Nonintrusive speech intelligibility (SI) prediction is essential for evaluating many speech technology applications, including hearing aid development. In this study, several factors related to hearing perception are investigated to predict SI. In the proposed method, we integrated a physiological auditory model from two ears (binaural EarModel), wavegram-CNN model and acoustic parameter model. The refined EarModel does not require clean speech as input (blind method). In EarModel, the perception caused by hearing loss is simulated based on audiograms. Meanwhile, the wavegram-CNN and acoustic parameter models represent the factors related to the speech spectrum and acoustics, respectively. The proposed method is evaluated based on the scenario from the 1st Clarity Prediction Challenge (CPC1). The results show that the proposed method outperforms the intrusive baseline MBSTOI and HASPI methods in terms of the Pearson coefficient (ρ), RMSE, and R2 score in both closed-set and open-set tracks. Based on the results from listener-wise evaluation results, the average $\rho$ could be improved by more than 0.3 using the proposed method. -
OBISHI: Objective Binaural Intelligibility Score for the Hearing Impaired.
SST2022, The 18th Australasian International Conference on Speech Science and Technology, Canberra, Australia, 13--16 December 2022.
Speech intelligibility prediction for both normal hearing and hearing impairment is very important for hearing aid development. The Clarity Prediction Challenge 2022 (CPC1) was initiated to evaluate the speech intelligibility of speech signals produced by hearing aid systems. Modified binaural short-time objective intelligibility (MBSTOI) and hearing aid speech prediction index (HASPI) were introduced in the CPC1 to understand the basis of speech intelligibility prediction. This paper proposes a method to predict speech intelligibility scores, namely OBISHI. OBISHI is an intrusive (non-blind) objective measurement that receives binaural speech input and considers the hearing-impaired characteristics. In addition, a pre-trained automatic speech recognition (ASR) system was also utilized to infer the difficulty of utterances regardless of the hearing loss condition. We also integrated the hearing loss model by the Cambridge auditory group and the Gammatone Filterbank-based prediction model. The total evaluation was conducted by comparing the predicted intelligibility score of the baseline MBSTOI and HASPI with the actual correctness of listening tests. In general, the results showed that the proposed method, OBISHI, outperformed the baseline MBSTOI and HASPI (improved approximately 10% classification accuracy in terms of F1 score). -
Speech Intelligibility Prediction for Hearing Aids Using an Auditory Model and Acoustic Parameters.
2022 Asia-Pacific Signal and Information Processing Association Annual Summit and Conference (APSIPA ASC), Chiang Mai, Thailand, 7--10 November 2022.

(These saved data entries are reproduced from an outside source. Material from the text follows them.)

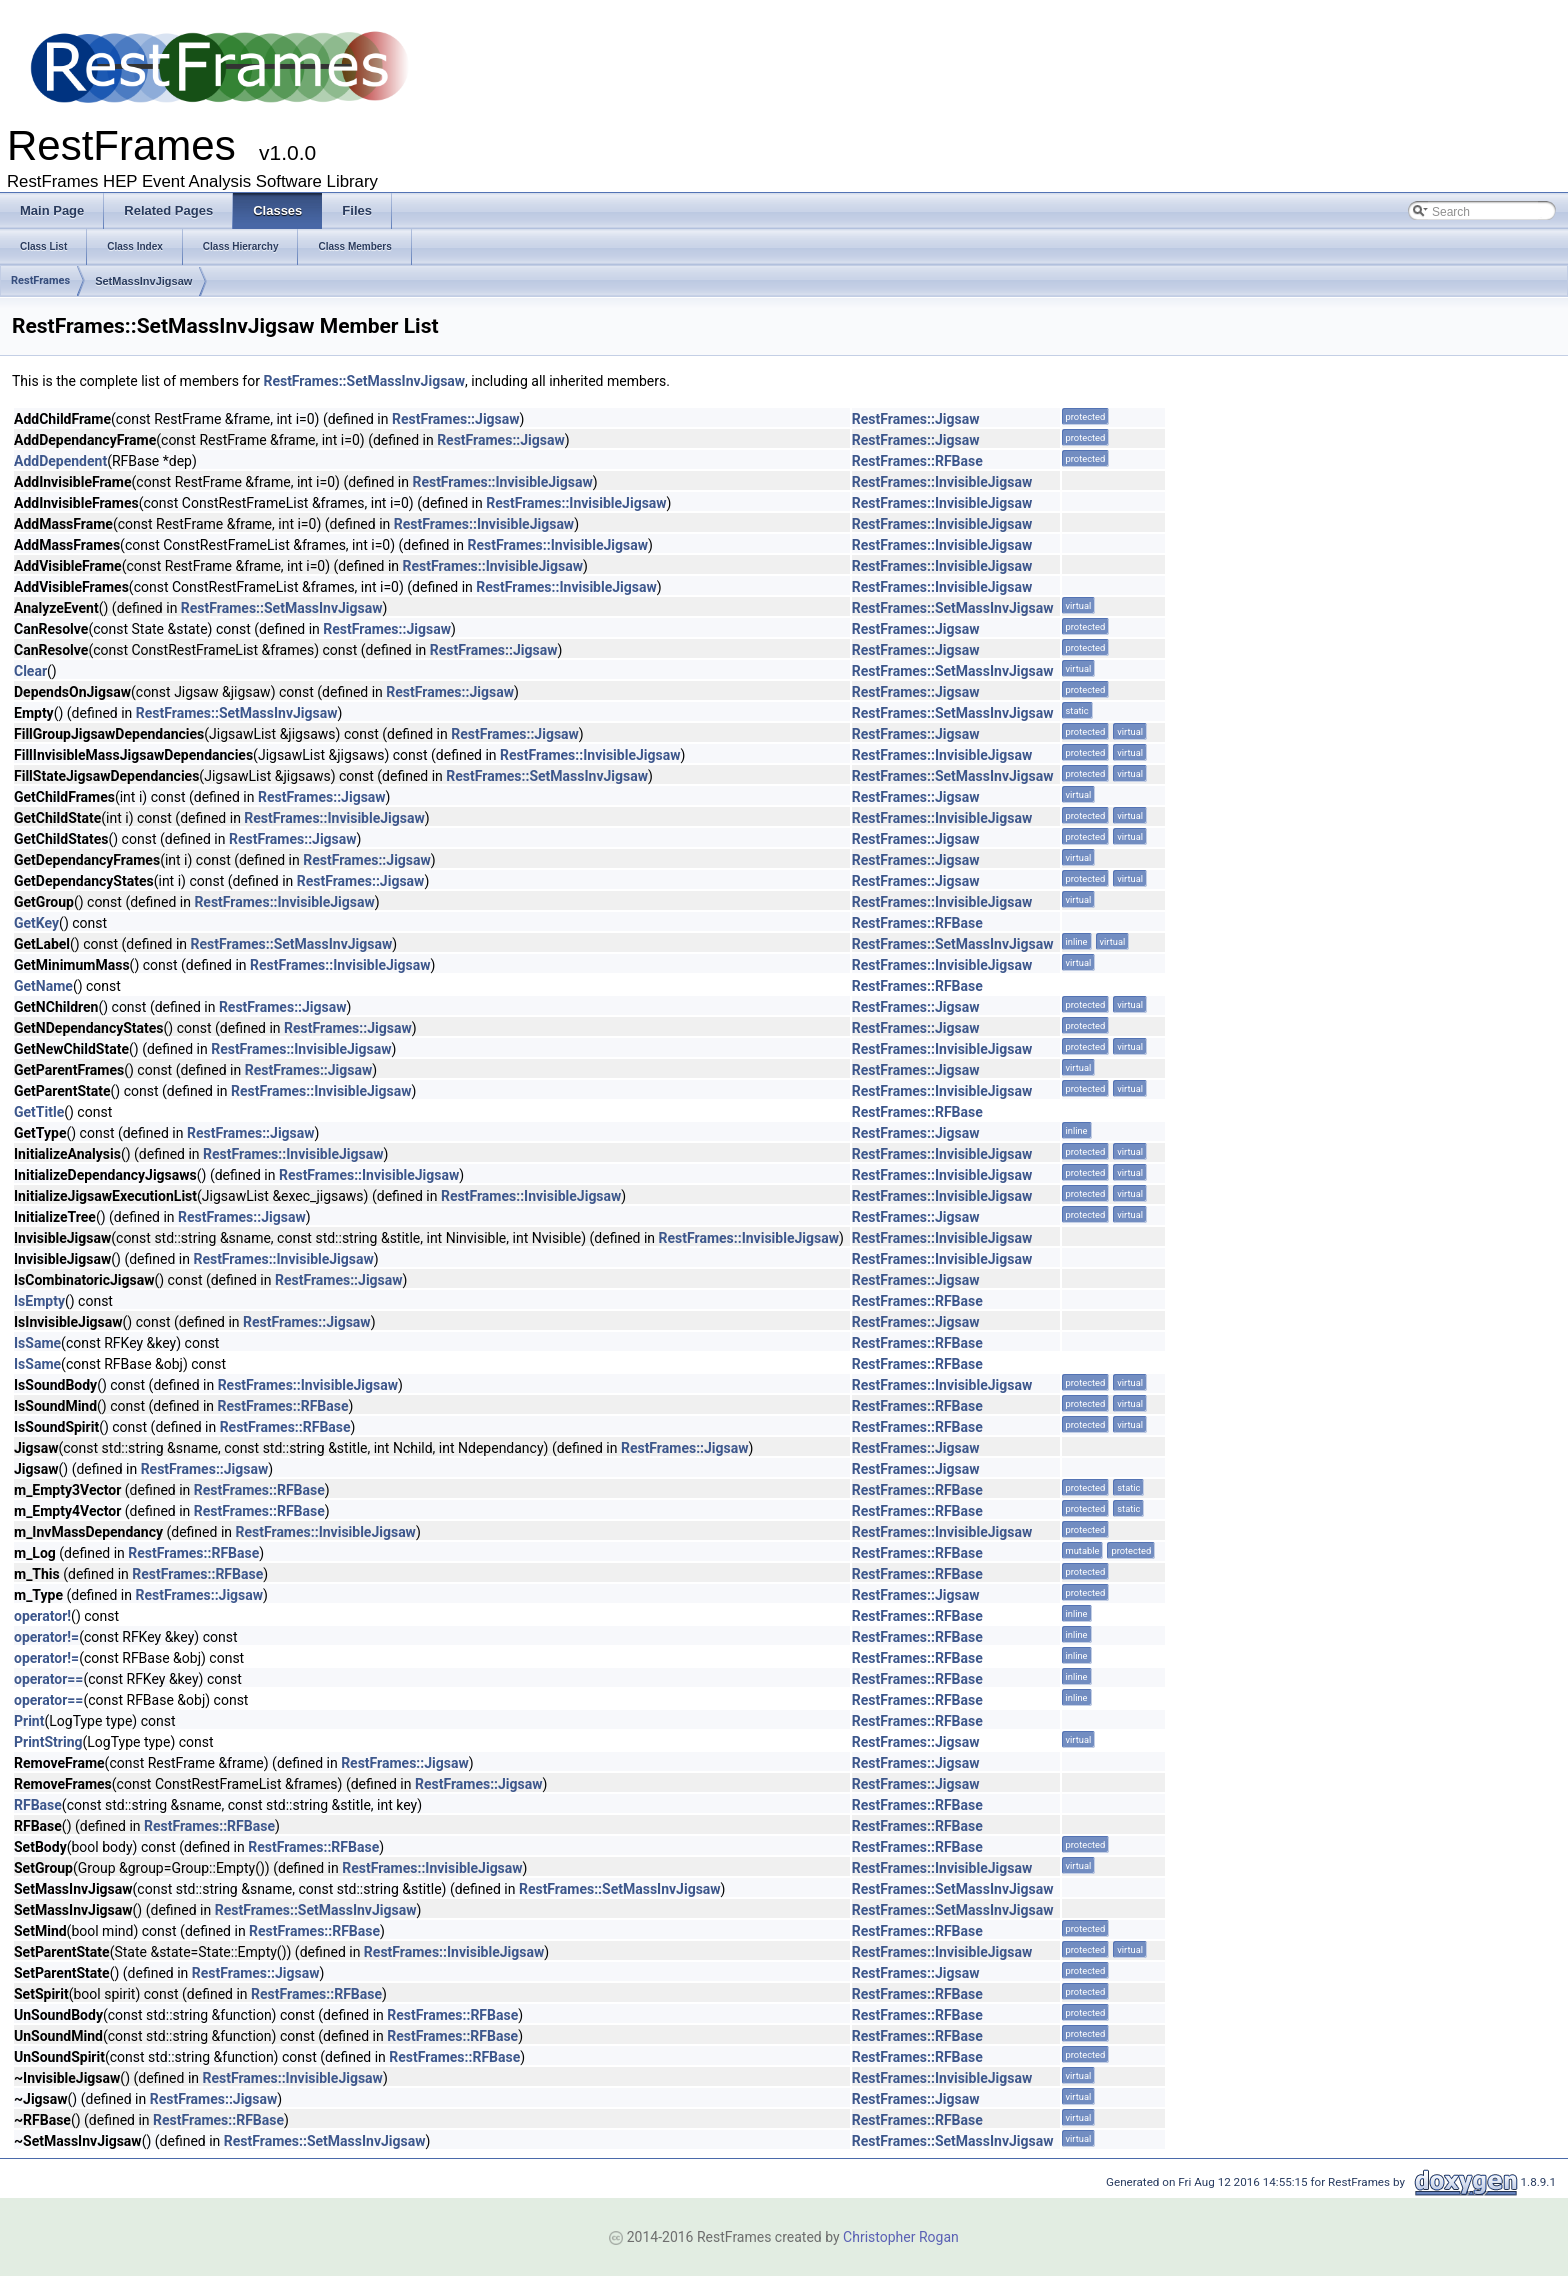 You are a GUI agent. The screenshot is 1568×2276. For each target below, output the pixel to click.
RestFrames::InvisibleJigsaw (502, 482)
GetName (43, 986)
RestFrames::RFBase (917, 461)
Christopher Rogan (901, 2237)
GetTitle (39, 1112)
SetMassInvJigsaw (143, 281)
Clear (30, 671)
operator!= (46, 1637)
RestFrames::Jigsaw (456, 419)
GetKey (36, 923)
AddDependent (60, 461)
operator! (42, 1616)
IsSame (37, 1343)
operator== (48, 1679)
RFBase (38, 1805)
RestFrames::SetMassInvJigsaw (364, 381)
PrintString (48, 1742)
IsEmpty (39, 1301)
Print (29, 1721) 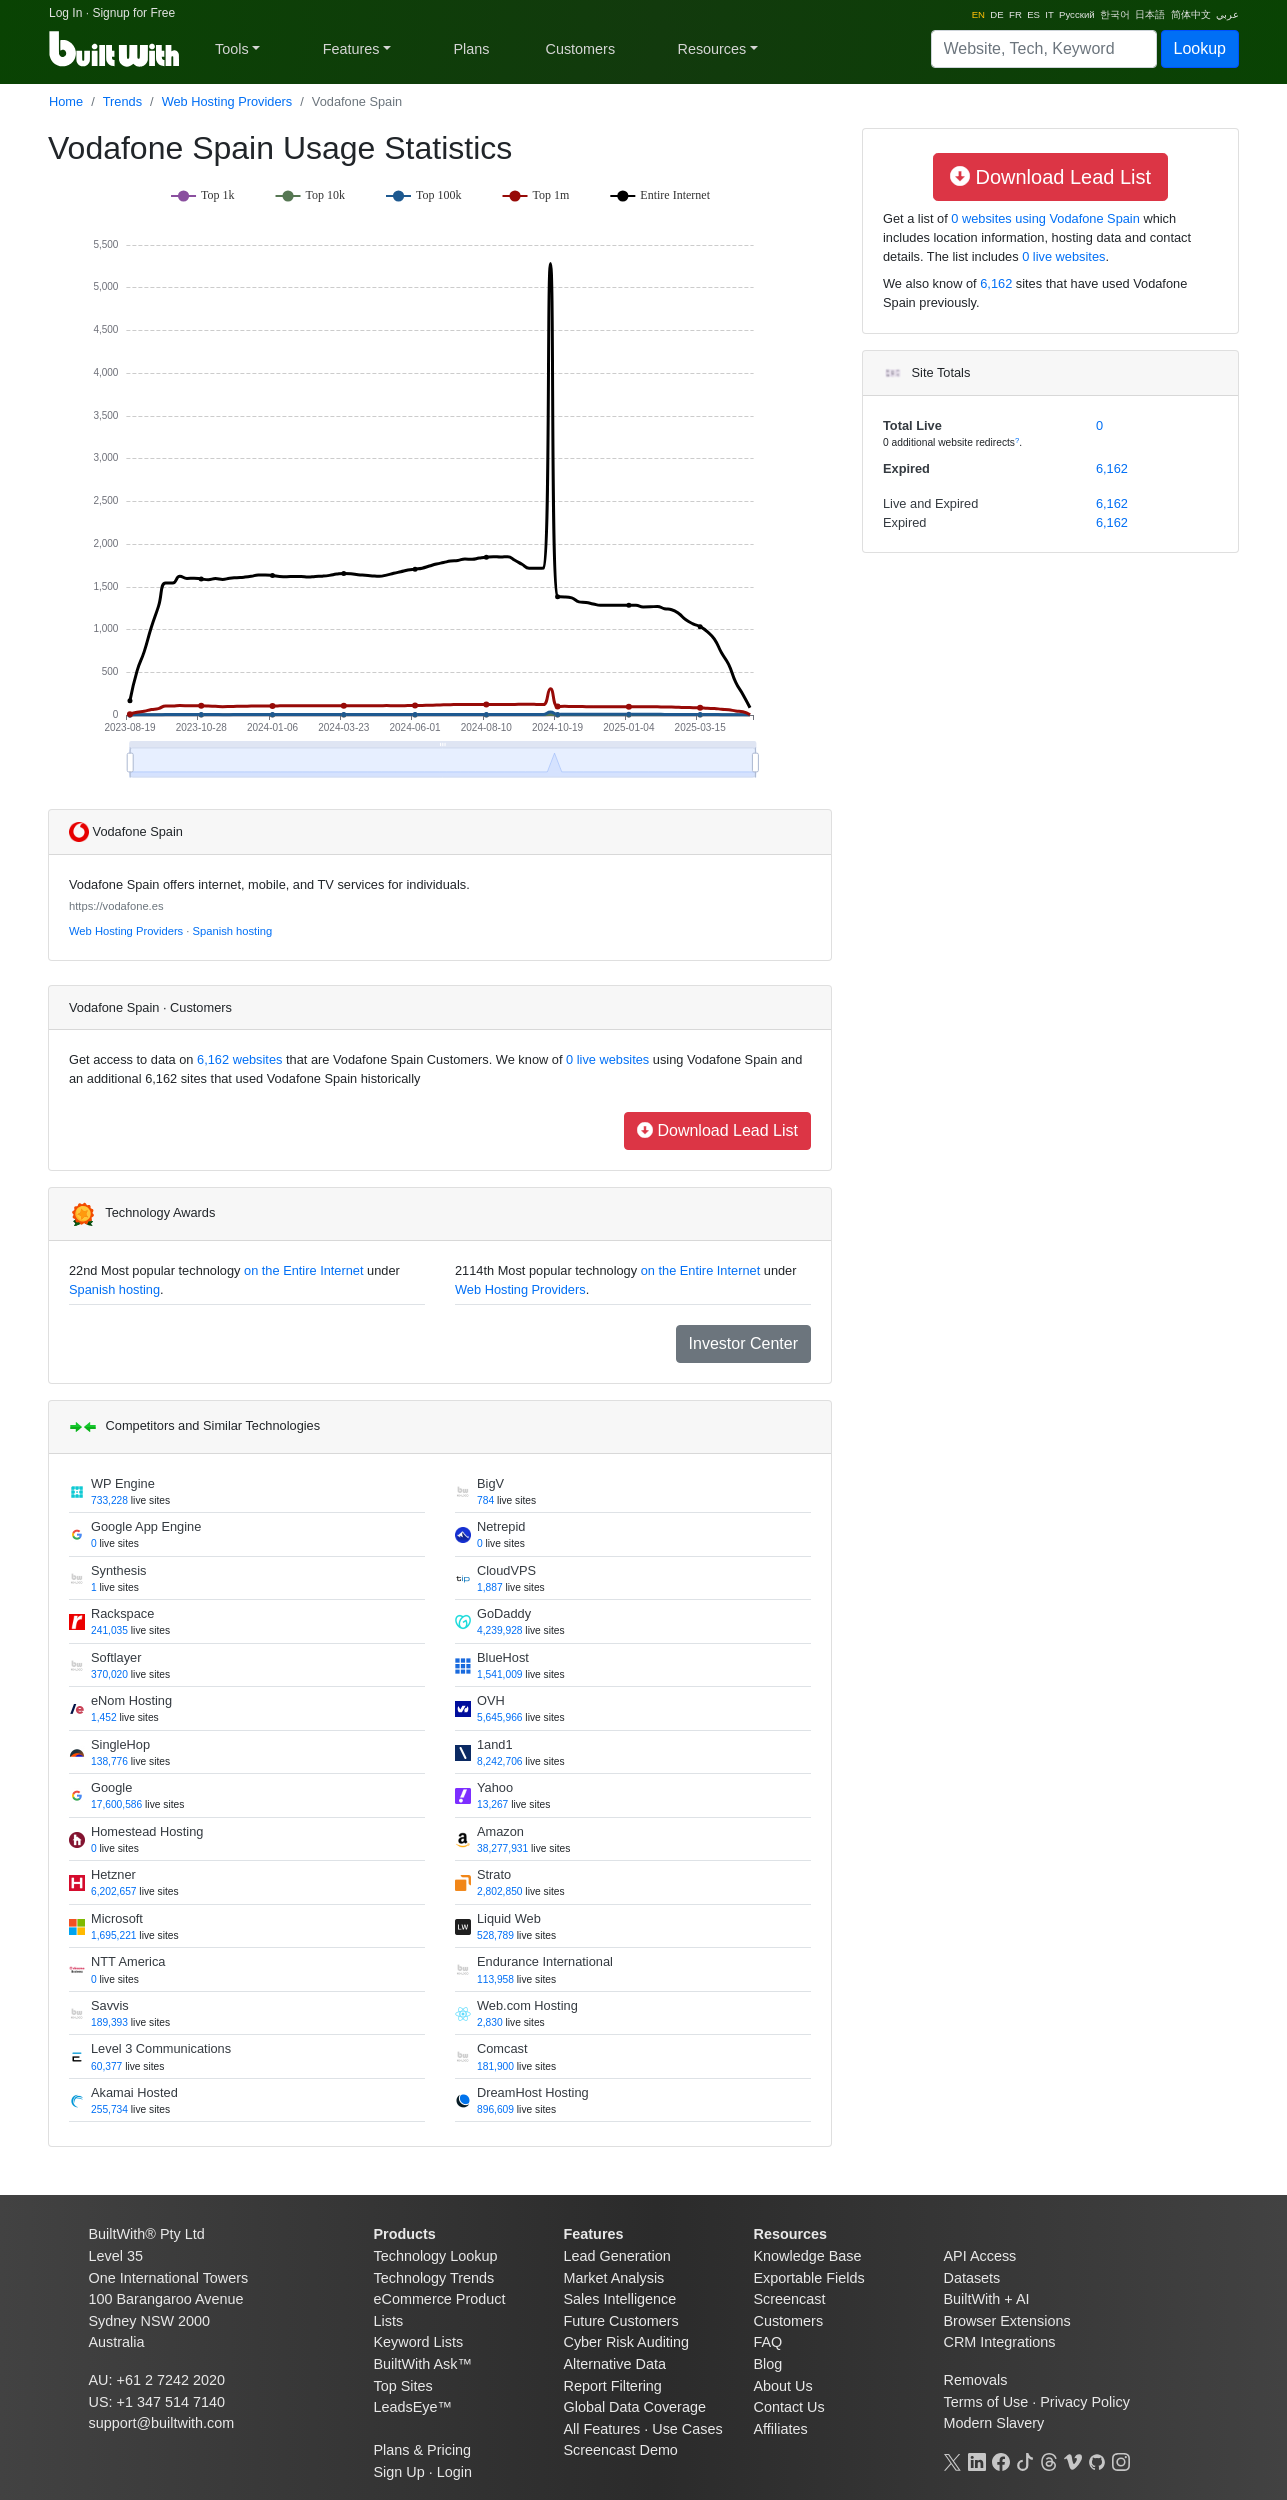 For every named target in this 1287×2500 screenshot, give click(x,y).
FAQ (768, 2342)
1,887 (490, 1587)
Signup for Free (133, 13)
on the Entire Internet (304, 1270)
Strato (494, 1874)
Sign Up (399, 2472)
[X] (953, 2460)
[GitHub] (1097, 2460)
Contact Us (789, 2407)
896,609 (495, 2109)
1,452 (104, 1717)
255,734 (109, 2109)
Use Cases (687, 2429)
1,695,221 (114, 1935)
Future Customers (621, 2321)
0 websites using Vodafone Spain (1044, 218)
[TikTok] (1025, 2460)
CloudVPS (506, 1570)
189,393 (109, 2022)
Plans (472, 49)
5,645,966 (500, 1717)
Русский (1077, 14)
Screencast (790, 2299)
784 (485, 1500)
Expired (906, 468)
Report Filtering (613, 2386)
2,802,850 (500, 1891)
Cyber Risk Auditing (627, 2342)
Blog (768, 2364)
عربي (1227, 14)
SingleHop (120, 1744)
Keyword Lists (419, 2342)
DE (996, 14)
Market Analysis (614, 2278)
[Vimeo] (1073, 2460)
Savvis (110, 2005)
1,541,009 (500, 1674)
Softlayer (116, 1657)
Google (111, 1787)
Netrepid (501, 1526)
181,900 (495, 2066)
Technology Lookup (436, 2256)
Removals (976, 2380)
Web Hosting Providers (227, 101)
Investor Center (743, 1343)
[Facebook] (1001, 2460)
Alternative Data (615, 2364)
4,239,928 (500, 1630)
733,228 (109, 1500)
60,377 (106, 2066)
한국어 (1115, 14)
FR (1015, 14)
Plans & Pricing (423, 2450)
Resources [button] (711, 49)
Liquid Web (509, 1918)
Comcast (502, 2048)
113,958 (495, 1979)
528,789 (495, 1935)
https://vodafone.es (116, 906)
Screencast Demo (621, 2450)
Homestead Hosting (147, 1831)
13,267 (492, 1804)
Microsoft (117, 1918)
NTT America (128, 1961)
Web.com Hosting (527, 2005)
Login (454, 2472)
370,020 (109, 1674)
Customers (581, 49)
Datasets (972, 2278)
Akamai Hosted (134, 2092)
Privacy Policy (1085, 2402)
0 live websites (605, 1059)
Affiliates (781, 2429)
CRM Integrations (1000, 2342)
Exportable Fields (809, 2278)
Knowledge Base (808, 2256)
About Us (783, 2386)
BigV (490, 1483)
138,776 (109, 1761)
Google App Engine (146, 1526)
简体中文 (1191, 14)
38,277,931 (502, 1848)
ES (1033, 14)
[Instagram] (1121, 2460)
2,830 (490, 2022)
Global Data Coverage (635, 2407)
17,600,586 (116, 1804)
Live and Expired (930, 503)
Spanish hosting (233, 931)
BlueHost (503, 1657)
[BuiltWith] (115, 49)
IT (1049, 14)
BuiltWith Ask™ (423, 2364)
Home (66, 101)
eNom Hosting (131, 1700)
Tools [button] (232, 49)
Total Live (912, 425)
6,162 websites (238, 1059)
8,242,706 (500, 1761)
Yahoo (495, 1787)
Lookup (1200, 48)
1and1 (495, 1744)
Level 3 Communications (161, 2048)
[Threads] (1049, 2460)
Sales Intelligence (620, 2299)
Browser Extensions (1007, 2321)
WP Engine (123, 1483)
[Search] (1044, 49)
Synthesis (118, 1570)
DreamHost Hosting (533, 2092)
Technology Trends (434, 2278)
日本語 (1150, 14)
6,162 (996, 283)
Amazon (500, 1831)
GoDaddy (504, 1613)
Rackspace (122, 1613)
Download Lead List (717, 1130)
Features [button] (351, 49)
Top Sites (403, 2386)
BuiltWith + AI (987, 2299)
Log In (65, 13)
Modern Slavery (994, 2423)
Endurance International (545, 1961)
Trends (122, 101)
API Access (980, 2256)
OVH (491, 1700)
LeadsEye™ (413, 2407)
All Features (602, 2429)
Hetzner (113, 1874)
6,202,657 (114, 1891)
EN (978, 14)
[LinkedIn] (977, 2460)
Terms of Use (986, 2402)
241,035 (109, 1630)
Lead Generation (617, 2256) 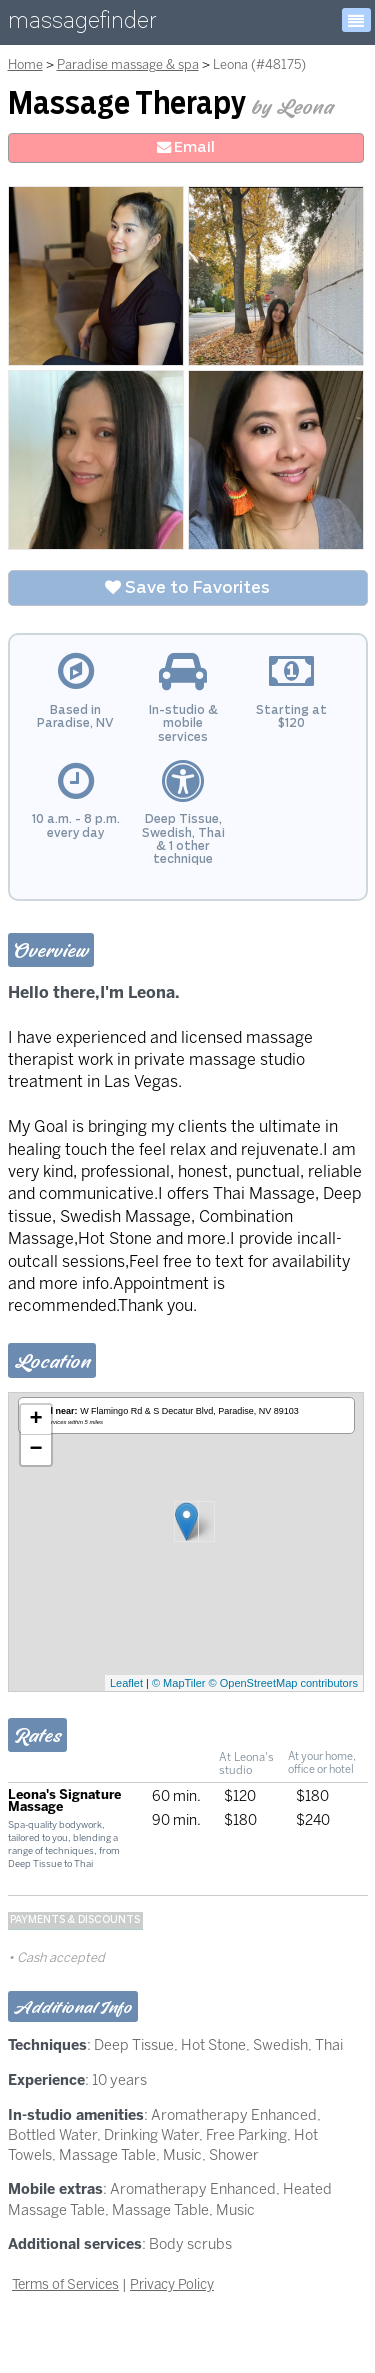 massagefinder (82, 24)
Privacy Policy (172, 2284)
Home (25, 64)
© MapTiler (179, 1683)
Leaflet (126, 1683)
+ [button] (35, 1420)
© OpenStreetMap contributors (283, 1683)
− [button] (35, 1450)
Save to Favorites (187, 587)
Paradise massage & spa (128, 64)
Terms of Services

Objective speech intelligibility (SI) metrics for hearing-impaired people play an important role in hearing aid development. The work on improving SI prediction also became the basis of the first Clarity Prediction Challenge (CPC1). This study investigates a physiological auditory model called EarModel and acoustic parameters for SI prediction. EarModel is utilized because it provides advantages in estimating human hearing, both normal and impaired. The hearing-impaired condition is simulated in EarModel based on audiograms; thus, the SI perceived by hearing-impaired people is more accurately predicted. Moreover, the extended Geneva Minimalistic Acoustic Parameter Set (eGeMAPS) and WavLM, as additional acoustic parameters for estimating the difficulty levels of given utterances, are included to achieve improved prediction accuracy. The proposed method is evaluated on the CPC1 database. The results show that the proposed method improves the SI prediction effects of the baseline and hearing aid speech prediction index (HASPI). Additionally, an ablation test shows that incorporating the eGeMAPS and WavLM can significantly contribute to the prediction model by increasing the Pearson correlation coefficient by more than 15% and decreasing the root-mean-square error (RMSE) by more than 10.00 in both closed-set and open-set tracks.